Oder außergerichtliche Todesstrafe (ER)

 

Gideon Levy/ Miki Kretzmann, Haaretz, 27.4.07 ( Aus dem Hebr. Judith Green)

 

Augenzeuge: Die als Araber verkleideten israelischen Soldaten zogen Ashraf Haneishe aus seinem Taxi, schossen ihm in die Knie, zogen ihn verwundet an den Straßenrand und schossen ihn in den Kopf und in die Brust. Der Armeesprecher: „Während einer versuchten Verhaftung, zog er eine Waffe.“

 

Eine an den Straßenrand geworfene, zerquetschte Familien-Coca-Cola-Flasche liegt auf dem Steinhaufen, der von Freunden  improvisiert wurde. Vier Tage nach dem Vorfall war der kleine Blumenkranz  schon verwelkt. Es war auf der Hauptstraße zwischen Nablus und Jenin, und es war am Vorabend unseres Gedenktages. Nun finden immer mehr Beerdigungen auf beiden Seiten der Straße statt: nach einem blutigen Wochenende mit neun getöteten Palästinensern in den besetzen Gebieten – sieben hier und zwei andere im Gazastreifen.

 

In wenigen Stunden werden wir die Sirenen  für den Gedenktag hören und das Volk von Israel wird um die Getöteten trauern. Gleichzeitig werden in Nablus die beerdigt, die während der Nacht getötet wurden, Amin Labada, 20, Fadel Nur, 21; in Kfar Daan beerdigten sie einen palästinensischen Polizisten, Muhamed Abed, der durch das Fenster seines Hauses  erschossen wurde; und im Flüchtlingslager von Jenin beerdigten sie das Mädchen Bushra al Wahish, 17, deren Bruder gesucht wurde.

 

Während  Nablus und Jenin seine Toten beerdigt, sind die Menschen in Kabatija, das dazwischen liegt, noch wütend über den Mord an einem der ihren, Ashraf Haneishe. Haneische, ein Taxifahrer und pal. Polizist, vielleicht auch gesucht, wurde in dieser Woche hier  von der Undercover-Einheit (Mist-aravim) am hellerlichten Tage vor den Augen seiner drei erstaunten Taxipassagiere erledigt.

 

Das Trauma ist noch immer auf dem Gesicht des Arbeiters, Haled sichtbar. Er war einer der Mitfahrer,   der uns erzählte, was er gesehen hat, während der trauernde Vater von Haneishe seinen Zorn zum Ausdruck brachte; sein Kinn zitterte, seine falschen Zähnen fielen ihm beinahe aus dem Mund.

 

Ein leichter Wind bewegt die Spitzen der Zypressen, die in der Nähe den kleinen Soldatenfriedhof der irakischen Armee von 1948 umgeben. Wir besuchten den Ort vor drei Wochen, um einen anderen Mord im nahen Dorf Shohada zu dokumentieren. Und nun sind wir schon wieder hier wegen noch eines Mordes. Wenn die Berichte der Augenzeugen richtig sind, so wurde Haneishe kaltblütig ermordet. Er hinterließ eine Frau und zwei kleine Kinder. Zuerst wurde er von den Mist-aravim verletzt und dann in einem Straßengraben getötet, während man ihn ohne Verletzung hätte verhaften können. Wenn die Augenzeugen richtig berichten, so war dies noch ein mörderisches Verbrechen.
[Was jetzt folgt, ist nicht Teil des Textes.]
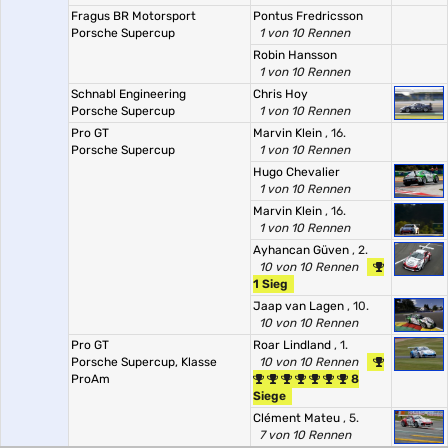
Fragus BR Motorsport
Pontus Fredricsson
Porsche Supercup
1 von 10 Rennen
Robin Hansson
1 von 10 Rennen
Schnabl Engineering
Chris Hoy
Porsche Supercup
1 von 10 Rennen
Pro GT
Marvin Klein
, 16.
Porsche Supercup
1 von 10 Rennen
Hugo Chevalier
1 von 10 Rennen
Marvin Klein
, 16.
1 von 10 Rennen
Ayhancan Güven
, 2.
10 von 10 Rennen
1 Sieg
Jaap van Lagen
, 10.
10 von 10 Rennen
Pro GT
Roar Lindland
, 1.
Porsche Supercup, Klasse
10 von 10 Rennen
ProAm
8
Siege
Clément Mateu
, 5.
7 von 10 Rennen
Haneishe war eine Woche lang  Polizist und die  andere Woche  arbeitete er als Taxifahrer auf der Kabatiya-Jenin-Nablus-Straße. Das war sein Leben. Sollte er dann noch Zeit gehabt haben, um als Aktivist beim Islamischen Jihad mitzumachen, wie die IDF behauptet? Um sein Einkommen als Polizist in Nablus zu ergänzen, wo sein Gehalt seit langem nicht gezahlt worden war. Deshalb arbeitete der junge Mann auch auf der Familientaxistation, die ihm und seinem Bruder in Qabatia gehört. Eine Woche Polizist, eine Woche Taxifahrer – war er außerdem ein „Gesuchter“ ? Wie kann er ein Gesuchter sein, wenn er als Taxifahrer arbeitet und täglich die zahlreichen IDF-Kontrollpunkte durchfährt? fragen seine Freunde. Erst letzte Woche fuhr er durch den Beit Iba Kontrollpunkt, sagen seine Taxi-Kollegen. Die Soldaten stoppten ihn, kontrollierten seine Ausweispapier und ließen ihn dann fahren. Was für eine Art von „Gesuchten“ ist er dann?

 

In den Tagen vor seinem Mord  wurden Verwandte von ihm zwar gefragt, ob sie Ashraf seien – es waren immer Leute, die wie Araber aussahen …Als Ashraf von seinen Kollegen gefragt wurde, ob er ein „Gesuchter“ sei, wusste er von nichts. Er fuhr doch jeden Tag durch den Checkpoint. Er hatte nie eine Waffe und war immer ein ernsthafter Arbeiter wie jeder im Taxibetrieb. …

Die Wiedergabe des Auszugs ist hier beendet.